With the Hop rocket, you can A) Transfer from one keg to another and infuse the entire keg with hops. I've done this. You can B) Use it like a Randal and serve beer pushed through fresh hops, which give it a unique cold infusion of fresh hops. Finally you could, C) Dry hop the beer and STILL Randal it.
From what you've written, I get the impression you think the beer needs to sit on the hops for an extended period of time in order for the Rocket/Randall to work. It does not. The premise is that beer, under pressure, will grab lupins as it's pushed through the Rocket/Randal en route to your glass. The beer served will have a blast of hops even though they were not infused over time (days).
Example. I put chili's and hops in my Rocket and served a normal IPA ran through my Rocket and what did it taste like? A big IPA on chili's. It didn't need days to take the spice and hops.

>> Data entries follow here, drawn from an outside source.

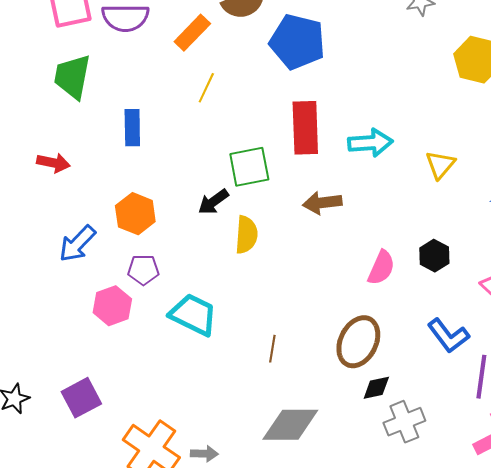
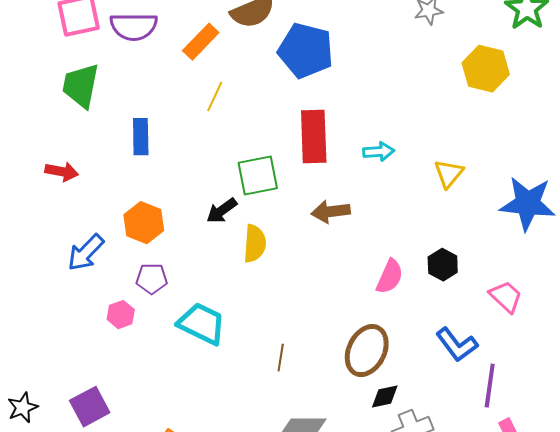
cyan arrow: (370, 143) -> (379, 152), size x0.7
pink hexagon: (112, 306) -> (121, 315), size x0.7

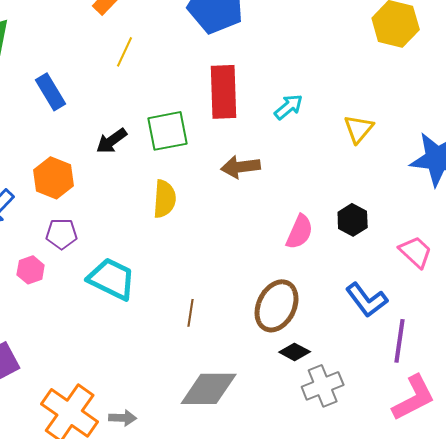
blue rectangle: (141, 137) -> (51, 92), turned -30
cyan arrow: (379, 152) -> (289, 107), turned -36
black arrow: (222, 211) -> (112, 141), moved
black diamond: (385, 397) -> (295, 352), turned 40

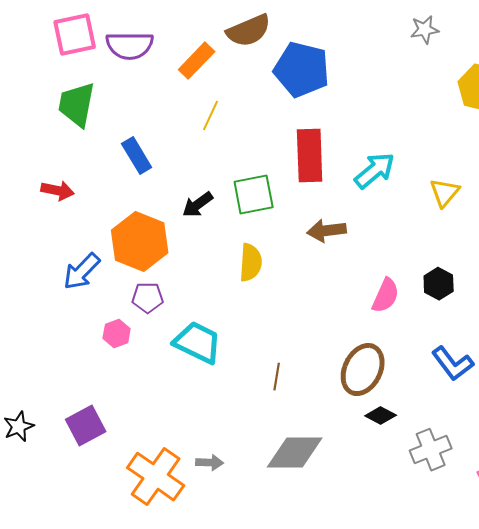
cyan arrow: (289, 107) -> (375, 171), size x1.4
orange hexagon: (54, 178) -> (140, 242), size x1.4
gray cross: (323, 386) -> (431, 450), moved
gray arrow: (123, 418) -> (210, 463), moved

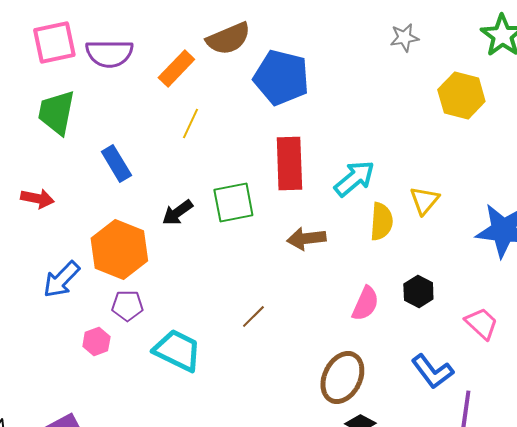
yellow semicircle: (251, 263) -> (381, 222), moved
brown line: (277, 377) -> (253, 316), moved, turned 36

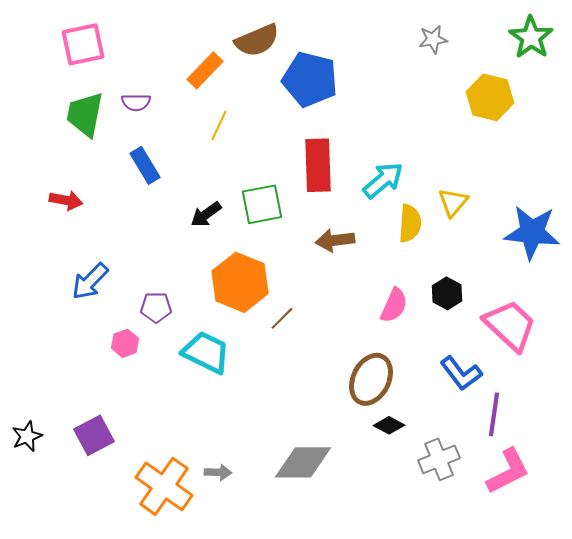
purple semicircle: (109, 54) -> (136, 102), moved, size x0.6
orange hexagon: (119, 250) -> (240, 282), moved
pink trapezoid: (481, 324) -> (510, 325), size x1.6

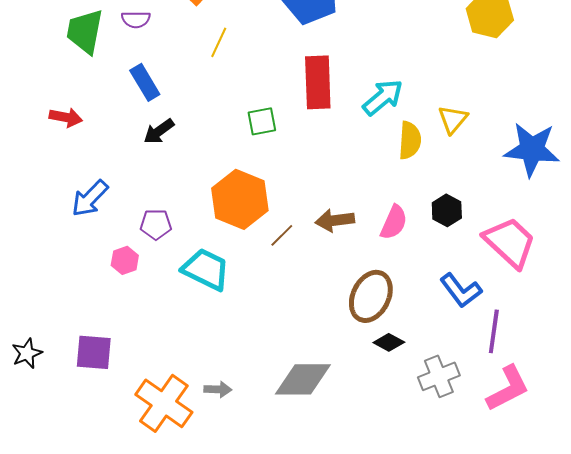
green square: (262, 204) -> (262, 121), size x0.7
black arrow: (206, 214) -> (159, 131), moved
brown arrow: (335, 240) -> (335, 220), moved
purple square: (94, 435) -> (94, 352), turned 33

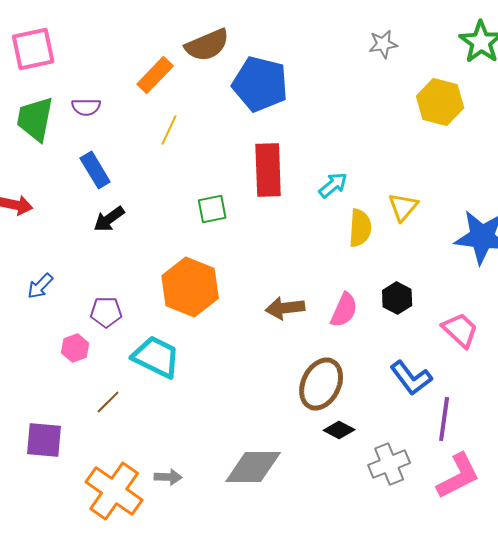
cyan arrow: (383, 97) -> (333, 185), size x0.7
blue arrow: (90, 198) -> (40, 286), size x0.7
brown line: (282, 235) -> (108, 402), moved
pink trapezoid: (510, 242) -> (460, 330), size x0.7

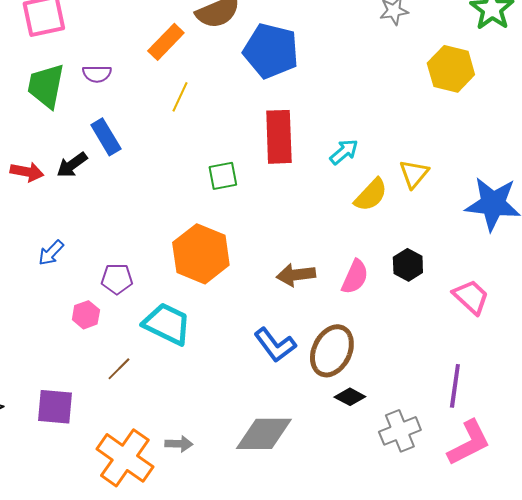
black arrow: (109, 219) -> (72, 165), moved
yellow semicircle: (360, 228) -> (371, 195), turned 39
blue L-shape: (411, 378) -> (275, 345), moved

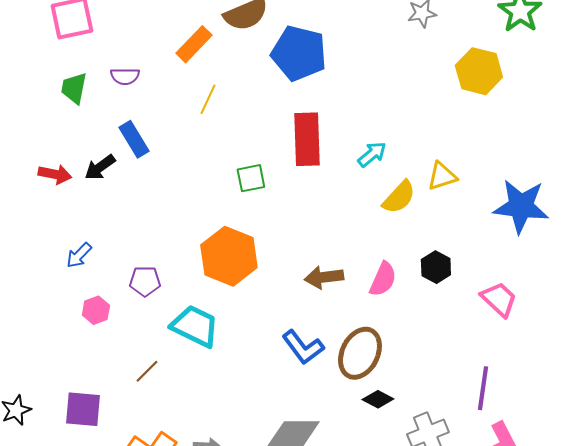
green trapezoid: (46, 86) -> (74, 88), size x0.7
yellow triangle: (414, 174) -> (442, 176), turned 32
pink hexagon: (86, 315) -> (96, 310), moved

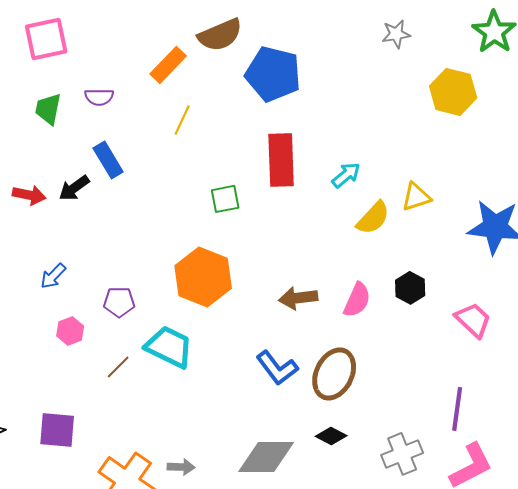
brown line: (147, 371) -> (118, 367), moved
black diamond: (378, 399) -> (331, 436), moved

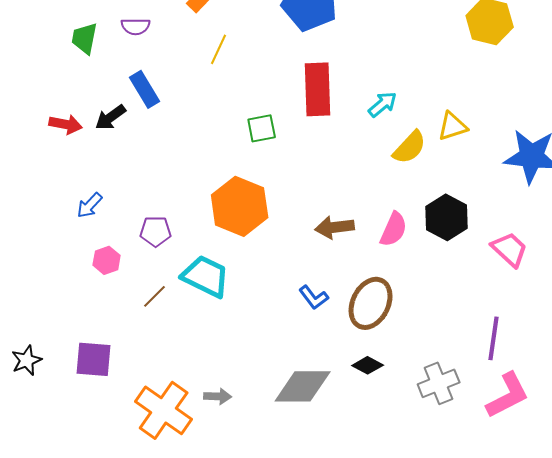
black hexagon: (410, 288) -> (447, 217), size x1.4
blue L-shape: (277, 368) -> (314, 297), size x0.7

I only point it out because you seem to be giving up on Randall because (it seems) you don't think your going to get a blast of hops. You will. The beer will flow quickly, and all of that beer (through the Randall) will be hoppy. If you have the time, I encourage you to dry hop the beer AND use the Randall. This is the sort of beers that commercial brewers can't sell on any sort of macro level, so if you want to impress people the best way is to produce something they can't have anywhere else.
I've got a Baby Shower coming up and I've got a DIPA that I'm going to dry hop AND serve on tap via the Rocket. It's going to be a huge party and I'm confident my DIPA on a Randall/Rocket will something that the average craft drinker has never tried before.